Entries taken from a collection —
##############################

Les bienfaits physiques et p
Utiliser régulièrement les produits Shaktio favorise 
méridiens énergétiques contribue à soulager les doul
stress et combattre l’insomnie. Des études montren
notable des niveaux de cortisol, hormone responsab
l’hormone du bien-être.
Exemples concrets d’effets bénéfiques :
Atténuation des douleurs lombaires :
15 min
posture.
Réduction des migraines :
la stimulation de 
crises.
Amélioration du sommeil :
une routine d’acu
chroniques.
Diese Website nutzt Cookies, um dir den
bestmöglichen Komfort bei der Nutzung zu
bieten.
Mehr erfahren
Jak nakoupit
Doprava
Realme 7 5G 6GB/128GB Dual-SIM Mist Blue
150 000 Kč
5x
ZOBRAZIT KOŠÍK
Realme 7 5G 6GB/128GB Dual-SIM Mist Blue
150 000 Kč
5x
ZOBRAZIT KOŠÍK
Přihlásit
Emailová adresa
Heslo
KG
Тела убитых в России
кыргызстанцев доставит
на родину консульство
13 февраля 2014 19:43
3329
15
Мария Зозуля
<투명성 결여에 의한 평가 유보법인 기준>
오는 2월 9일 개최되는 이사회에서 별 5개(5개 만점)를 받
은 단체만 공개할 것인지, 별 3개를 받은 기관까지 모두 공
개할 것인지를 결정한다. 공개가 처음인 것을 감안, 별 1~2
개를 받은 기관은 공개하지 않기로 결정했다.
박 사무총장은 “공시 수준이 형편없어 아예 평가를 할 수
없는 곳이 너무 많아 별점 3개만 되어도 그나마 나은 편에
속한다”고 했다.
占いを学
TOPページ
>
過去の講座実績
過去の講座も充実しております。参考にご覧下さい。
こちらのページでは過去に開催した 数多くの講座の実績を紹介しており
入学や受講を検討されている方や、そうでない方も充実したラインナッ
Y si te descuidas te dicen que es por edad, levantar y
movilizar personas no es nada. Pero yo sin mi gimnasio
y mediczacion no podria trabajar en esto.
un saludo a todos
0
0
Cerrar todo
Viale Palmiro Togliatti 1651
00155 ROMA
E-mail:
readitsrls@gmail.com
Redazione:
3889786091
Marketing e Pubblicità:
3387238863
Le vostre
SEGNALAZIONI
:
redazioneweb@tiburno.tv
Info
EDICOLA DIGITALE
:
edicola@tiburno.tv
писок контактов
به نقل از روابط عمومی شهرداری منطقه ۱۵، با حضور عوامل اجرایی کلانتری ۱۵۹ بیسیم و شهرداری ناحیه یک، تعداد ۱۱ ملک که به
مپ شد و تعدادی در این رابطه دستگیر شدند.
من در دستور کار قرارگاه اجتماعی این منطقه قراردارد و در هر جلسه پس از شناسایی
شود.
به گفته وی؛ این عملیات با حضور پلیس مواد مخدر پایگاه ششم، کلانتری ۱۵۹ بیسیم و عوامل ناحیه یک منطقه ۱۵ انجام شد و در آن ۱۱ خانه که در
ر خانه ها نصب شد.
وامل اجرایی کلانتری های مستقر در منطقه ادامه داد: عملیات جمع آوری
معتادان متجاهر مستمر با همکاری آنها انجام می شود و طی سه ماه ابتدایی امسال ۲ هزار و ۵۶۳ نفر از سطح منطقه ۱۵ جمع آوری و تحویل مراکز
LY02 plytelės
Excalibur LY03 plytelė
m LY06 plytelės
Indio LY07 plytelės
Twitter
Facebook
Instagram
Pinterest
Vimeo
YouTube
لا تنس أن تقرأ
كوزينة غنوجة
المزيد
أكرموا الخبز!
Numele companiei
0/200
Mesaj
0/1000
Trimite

##############################

What the exercise asks —
Please, from the entries above, set down exactly the lines from the one containing "Exemples concrets d’effets" through the one containing "개를 받은 기관은 공개하지 않기로 결정했다.", and only those.

Answer to this problem —
Exemples concrets d’effets bénéfiques :
Atténuation des douleurs lombaires :
15 min
posture.
Réduction des migraines :
la stimulation de 
crises.
Amélioration du sommeil :
une routine d’acu
chroniques.
Diese Website nutzt Cookies, um dir den
bestmöglichen Komfort bei der Nutzung zu
bieten.
Mehr erfahren
Jak nakoupit
Doprava
Realme 7 5G 6GB/128GB Dual-SIM Mist Blue
150 000 Kč
5x
ZOBRAZIT KOŠÍK
Realme 7 5G 6GB/128GB Dual-SIM Mist Blue
150 000 Kč
5x
ZOBRAZIT KOŠÍK
Přihlásit
Emailová adresa
Heslo
KG
Тела убитых в России
кыргызстанцев доставит
на родину консульство
13 февраля 2014 19:43
3329
15
Мария Зозуля
<투명성 결여에 의한 평가 유보법인 기준>
오는 2월 9일 개최되는 이사회에서 별 5개(5개 만점)를 받
은 단체만 공개할 것인지, 별 3개를 받은 기관까지 모두 공
개할 것인지를 결정한다. 공개가 처음인 것을 감안, 별 1~2
개를 받은 기관은 공개하지 않기로 결정했다.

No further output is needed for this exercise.